3. The Pension Fund agrees to accept the current and any future Construction Agreement and the current and any future Yard Agreement between Bulk and Local 135, even if the $85 contribution rate paid on behalf of the three individuals listed in paragraph 2 is different from the contribution rate paid by Bulk on behalf of other employees represented by Local 135 who perform the same work as the three individuals listed in paragraph 2. This paragraph shall not prevent the Pension Fund from refusing to accept any Construction Agreement, Yard Agreement or other agreement between Bulk and Local 135 submitted after the execution of this Agreement that is otherwise inconsistent with the Pension Fund's rules.
R. 34 ¶ 25. At no point during the audit process, or during settlement negotiations, did Bulk contend that Loniewski was not covered by a Local 135 CBA. Id. at ¶ 24.
In April 2004, Bulk and Local 135 combined the Construction and Yard CBAs into a single CBA. R. 40 ¶ 13; see also R. 27-3 at 31-32, 27-4 at 1-18 (CBA between Local 135 and Bulk, April 1, 2004 - March 31, 2009 (the "2004 CBA")). Article 16 of the 2004 CBA, entitled "Pension, " included the following provision:
Section 16.01. Except as otherwise provided herein, effective April 1, 2009, the Employer shall contribute to the [Fund], the sum of thirty ($30.00) per week for each eligible employee covered by this Agreement who has been on the payroll thirty (30) days or more.
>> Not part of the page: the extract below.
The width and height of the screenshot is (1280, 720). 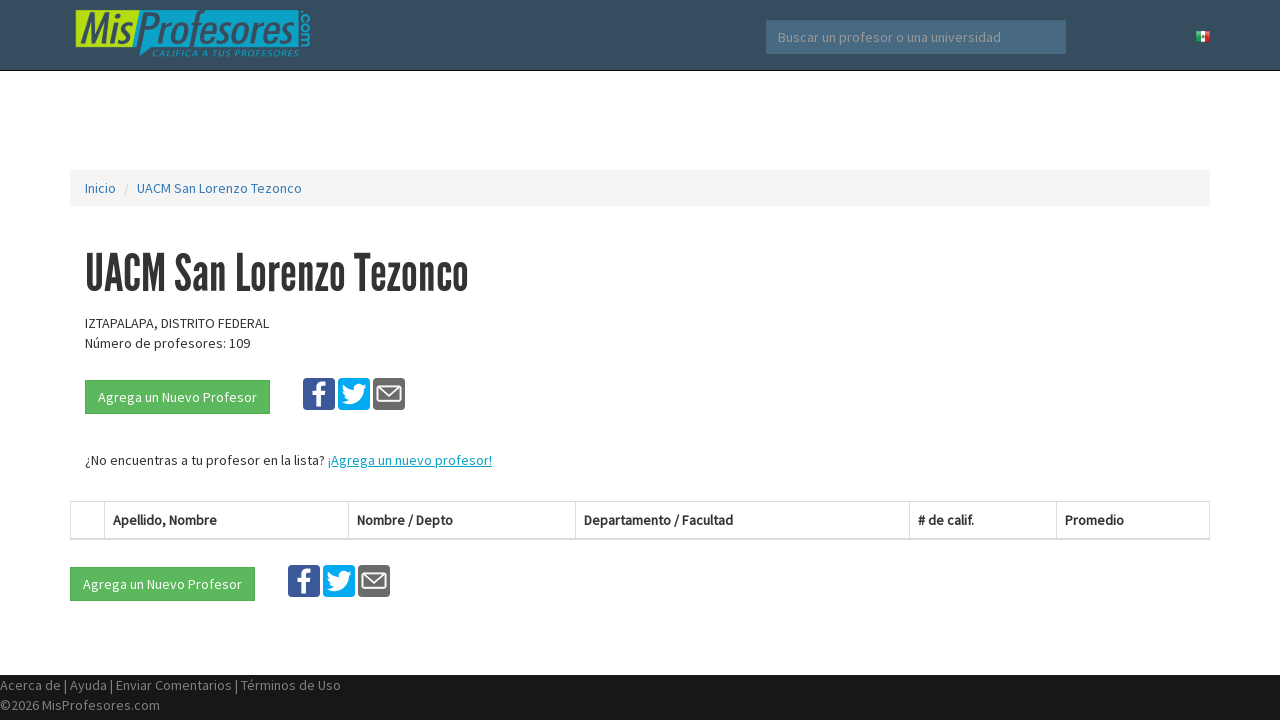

In accordance with a settlement agreement and release made and entered into between Employer and [the Fund] in 2003, Employer agrees to contribute to the [Fund] the sum of eighty-five dollars ($85.00) per week for the following employees: Gary D. Frye, Robert W. Hayes, and Terry J. Loniewski.
R. 27-4 at 13. An employee of the Fund, Carol Huron, reviewed the 2004 CBA and prepared a "Contract Policy/Review Checklist" summarizing its terms. R. 40 ¶ 14. Next to the heading "CLASSIFICATIONS, " Huron wrote: "Drivers." R. 34-1 at 12.
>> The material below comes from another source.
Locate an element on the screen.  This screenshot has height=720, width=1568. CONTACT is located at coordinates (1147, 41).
In April 2009, Bulk and Local 135 renewed the 2004 CBA. See R. 40 ¶ 15; see also R. 27-4 at 19-29 (CBA between Local 135 and Bulk, April 1, 2009 - March 31, 2014 (the "2009 CBA")). Section 16.01 of the 2009 CBA largely mirrors the same section of the 2004 CBA:
Section 16.01. Except as otherwise provided herein, effective April 1, 2009, the Employer shall contribute to the [Fund], the amount listed below per week for each eligible employee covered by this Agreement who has been on the payroll thirty (30) days or more.